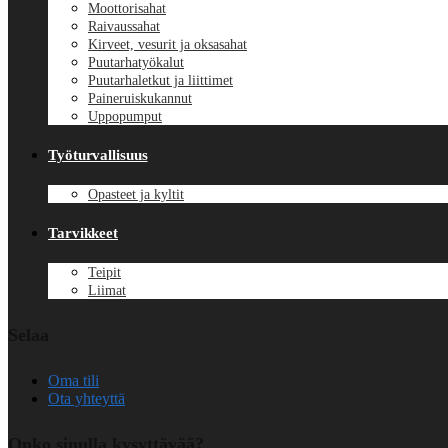
Moottorisahat
Raivaussahat
Kirveet, vesurit ja oksasahat
Puutarhatyökalut
Puutarhaletkut ja liittimet
Paineruiskukannut
Uppopumput
Työturvallisuus
Opasteet ja kyltit
Tarvikkeet
Teipit
Liimat
Selaa
Oma tili
Ota yhteyttä
Onko sinulla kysyttävää?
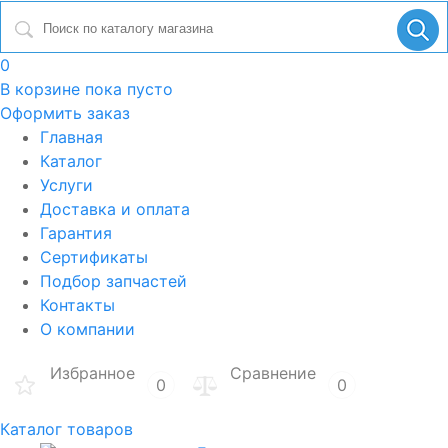
0
В корзине
пока пусто
Оформить заказ
Главная
Каталог
Услуги
Доставка и оплата
Гарантия
Сертификаты
Подбор запчастей
Контакты
О компании
Избранное
Сравнение
0
0
Каталог товаров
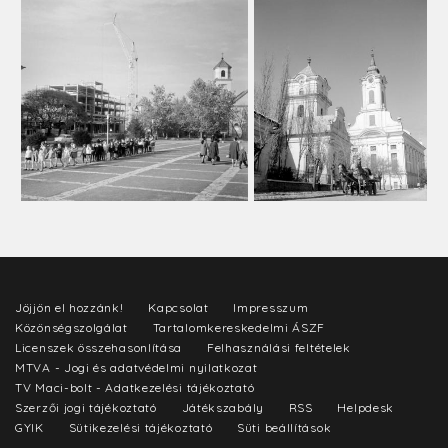
Jöjjön el hozzánk!
Kapcsolat
Impresszum
Közönségszolgálat
Tartalomkereskedelmi ÁSZF
Licenszek összehasonlítása
Felhasználási feltételek
MTVA - Jogi és adatvédelmi nyilatkozat
TV Maci-bolt - Adatkezelési tájékoztató
Szerzői jogi tájékoztató
Játékszabály
RSS
Helpdesk
GYIK
Sütikezelési tájékoztató
Süti beállítások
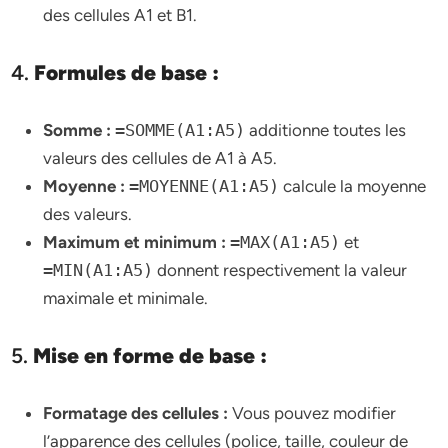
des cellules A1 et B1.
4.
Formules de base :
Somme :
=SOMME(A1:A5)
additionne toutes les
valeurs des cellules de A1 à A5.
Moyenne :
=MOYENNE(A1:A5)
calcule la moyenne
des valeurs.
Maximum et minimum :
=MAX(A1:A5)
et
=MIN(A1:A5)
donnent respectivement la valeur
maximale et minimale.
5.
Mise en forme de base :
Formatage des cellules :
Vous pouvez modifier
l’apparence des cellules (police, taille, couleur de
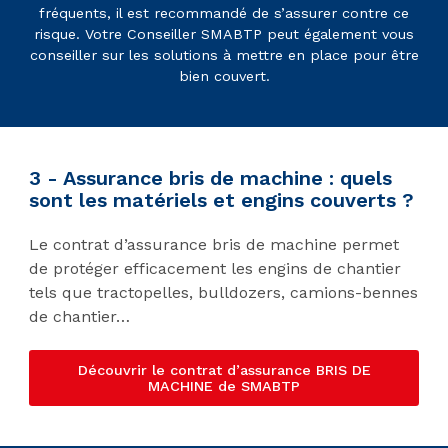
fréquents, il est recommandé de s’assurer contre ce
risque. Votre Conseiller SMABTP peut également vous
conseiller sur les solutions à mettre en place pour être
bien couvert.
3 - Assurance bris de machine : quels
sont les matériels et engins couverts ?
Le contrat d’assurance bris de machine permet
de protéger efficacement les engins de chantier
tels que tractopelles, bulldozers, camions-bennes
de chantier…
Découvrir le contrat d’assurance BRIS DE
MACHINE de SMABTP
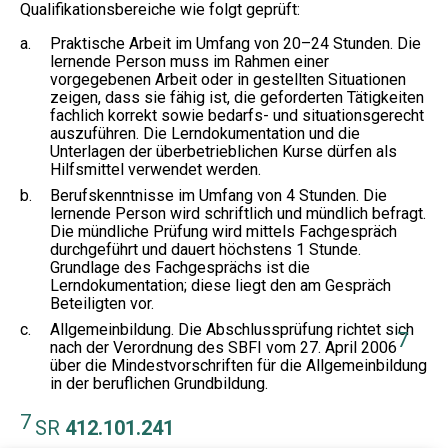
Qualifikationsbereiche wie folgt geprüft:
a.
Praktische Arbeit im Umfang von 20–24 Stunden. Die
lernende Person muss im Rahmen einer
vorgegebenen Arbeit oder in gestellten Situationen
zeigen, dass sie fähig ist, die geforderten Tätigkeiten
fachlich korrekt sowie bedarfs- und situationsgerecht
auszuführen. Die Lerndokumentation und die
Unterlagen der überbetrieblichen Kurse dürfen als
Hilfsmittel verwendet werden.
b.
Berufskenntnisse im Umfang von 4 Stunden. Die
lernende Person wird schriftlich und mündlich befragt.
Die mündliche Prüfung wird mittels Fachgespräch
durchgeführt und dauert höchstens 1 Stunde.
Grundlage des Fachgesprächs ist die
Lerndokumentation; diese liegt den am Gespräch
Beteiligten vor.
c.
Allgemeinbildung. Die Abschlussprüfung richtet sich
7
nach der Verordnung des SBFI vom 27. April 2006
über die Mindestvorschriften für die Allgemeinbildung
in der beruflichen Grundbildung.
7
SR
412.101.241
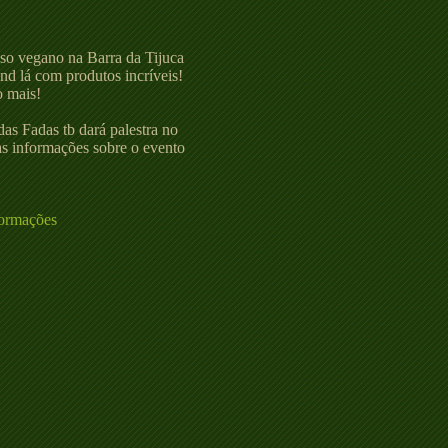
so vegano na Barra da Tijuca
nd lá com produtos incríveis!
o mais!
das Fadas tb dará palestra no
as informações sobre o evento
formações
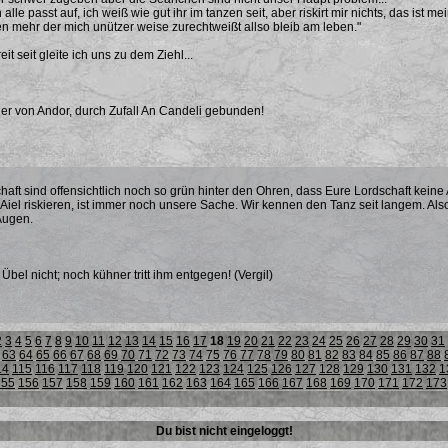
alle passt auf, ich weiß wie gut ihr im tanzen seit, aber riskirt mir nichts, das ist
 mehr der mich unützer weise zurechtweißt allso bleib am leben."
it seit gleite ich uns zu dem Ziehl...
er von Andor, durch Zufall An Candeli gebunden!
haft sind offensichtlich noch so grün hinter den Ohren, dass Eure Lordschaft kein
Aiel riskieren, ist immer noch unsere Sache. Wir kennen den Tanz seit langem. Als
Augen.
bel nicht; noch kühner tritt ihm entgegen! (Vergil)
2
3
4
5
6
7
8
9
10
11
12
13
14
15
16
17
18
19
20
21
22
23
24
25
26
27
28
29
30
31
63
64
65
66
67
68
69
70
71
72
73
74
75
76
77
78
79
80
81
82
83
84
85
86
87
88
14
115
116
117
118
119
120
121
122
123
124
125
126
127
128
129
130
131
132
1
155
156
157
158
159
160
161
162
163
164
165
166
167
168
169
170
171
172
173
Du bist nicht eingeloggt!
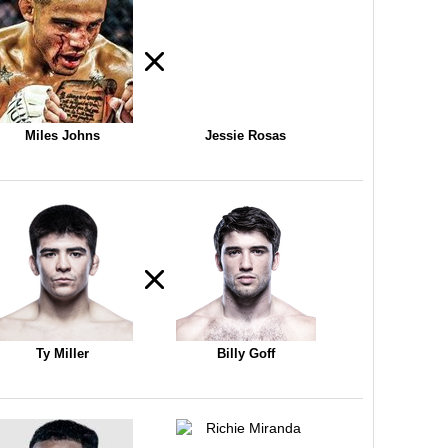
Miles Johns
Jessie Rosas
Ty Miller
Billy Goff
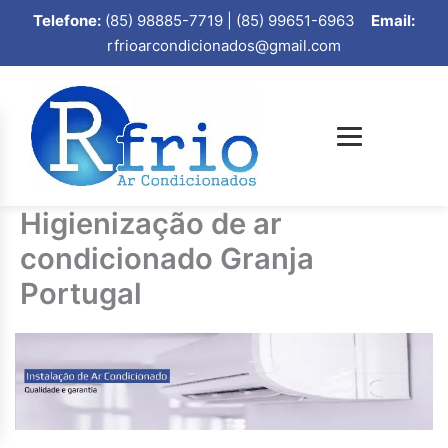
Telefone:
(85) 98885-7719 | (85) 99651-6963
Email:
rfrioarcondicionados@gmail.com
Higienização de ar
condicionado Granja
Portugal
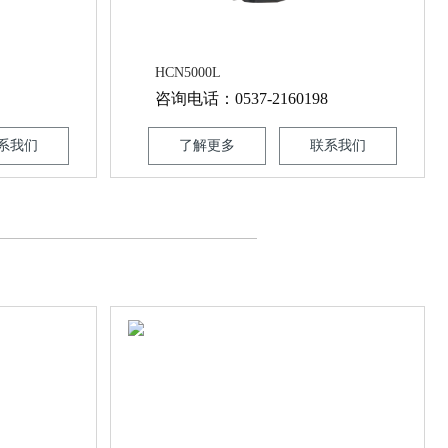
HCN5000L
咨询电话：0537-2160198
系我们
了解更多
联系我们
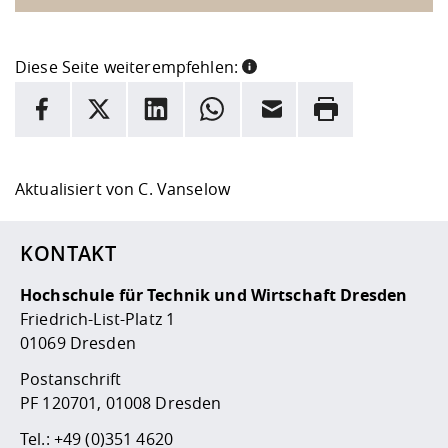
Diese Seite weiterempfehlen:
INFORMATION
Facebook
X
LinkedIn
Whatsapp
E-Mail
Drucken
Hier stehen weitere Informationen und ein Link zur
Date
Aktualisiert von
C. Vanselow
KONTAKT
Hochschule für Technik und Wirtschaft Dresden
Friedrich-List-Platz 1
01069 Dresden
Postanschrift
PF 120701, 01008 Dresden
Tel.:
+49 (0)351 4620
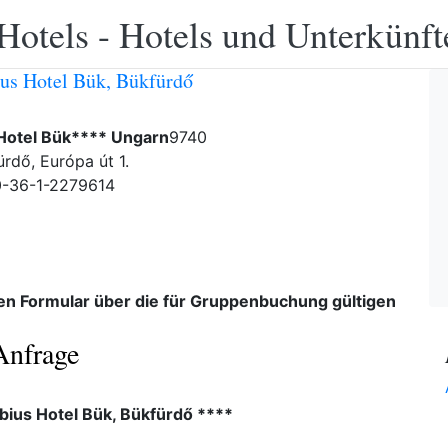
Hotels - Hotels und Unterkünft
us Hotel Bük, Bükfürdő
Hotel Bük**** Ungarn
9740
ürdő, Európa út 1.
0-36-1-2279614
den Formular über die für Gruppenbuchung gültigen
Anfrage
bius Hotel Bük, Bükfürdő ****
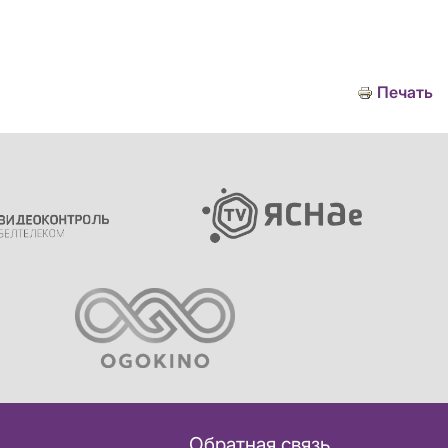
Печать
Обратная связь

---

Work out how many lines of the listing above include "lernende". Answer with the number and nothing more.

◆ Written answer
2